Schepartz et Cate ont souligné que toutes ces modifications du système ribosomique doivent fonctionner à l’intérieur d’une cellule vivante indépendamment des ribosomes normaux afin que la production de nouveaux polymères n’interfère pas avec la production quotidienne de protéines nécessaire à la vie.

« Nous voulons des enzymes – des synthétases – et des ribosomes qui pourraient être utilisés dans une cellule, car c’est ainsi que ce travail sera évolutif », a déclaré M. Schepartz. « Cet objectif nécessite des ribosomes robustes, de grandes enzymes et une grande compréhension de la chimie du fonctionnement de ces machines moléculaires complexes. C’est un problème difficile, mais très amusant.

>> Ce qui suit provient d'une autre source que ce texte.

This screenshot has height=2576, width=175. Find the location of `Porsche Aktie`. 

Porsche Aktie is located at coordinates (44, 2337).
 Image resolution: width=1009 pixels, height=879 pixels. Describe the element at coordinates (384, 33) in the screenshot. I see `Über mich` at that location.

Et nous avons l’occasion d’exposer des étudiants et des postdocs à des travaux scientifiques de grande qualité.

Références :

« Expanding the substrate scope of pyrrolysyl-transfer RNA synthetase enzymes to include non-α-amino acids in vitro and in vivo » par Riley Fricke, Cameron V. Swenson, Leah Tang Roe, Noah Xue Hamlish, Bhavana Shah, Zhongqi Zhang, Elise Ficaretta, Omer Ad, Sarah Smaga, Christine L. Gee, Abhishek Chatterjee et Alanna Schepartz, 1er juin 2023, Nature Chemistry.
DOI: 10.1038/s41557-023-01224-y

« Atomistic simulations of the Escherichia coli ribosome provide selection criteria for translationally active substrates » par Zoe L. Watson, Isaac J. Knudson, Fred R. Ward, Scott J. Miller, Jamie H. D. Cate, Alanna Schepartz et Ara M. Abramyan, 12 juin 2023, Nature Chemistry.
DOI: 10.1038/s41557-023-01226-w

« Aminobenzoic Acid Derivatives Obstruct Induced Fit in the Catalytic Center of the Ribosome » par Chandrima Majumdar, Joshua A. Walker, Matthew B. Francis, Alanna Schepartz et Jamie H. D. Cate, 30 mai 2023, ACS Central Science.
DOI: 10.1021/acscentsci.3c00153

Parmi les auteurs figurent les chercheurs du C-GEM Matthew Francis de l’université de Berkeley, Scott Miller de l’université de Yale, Abhishek Chatterjee du Boston College, Bhavana Shah et Zhonqi Zhang d’Amgen Inc. et Sarah Smaga, directrice générale du C-GEM. Schepartz est également membre du Chan Zuckerberg Biohub et du California Institute for Quantitative Biosciences (QB3). Cate est membre de l’Innovative Genomics Institute. Schepartz et Cate sont tous deux membres du corps enseignant du Lawrence Berkeley National Laboratory.

La NSF a fourni la majeure partie du financement dans le cadre de la subvention CHE 2002182.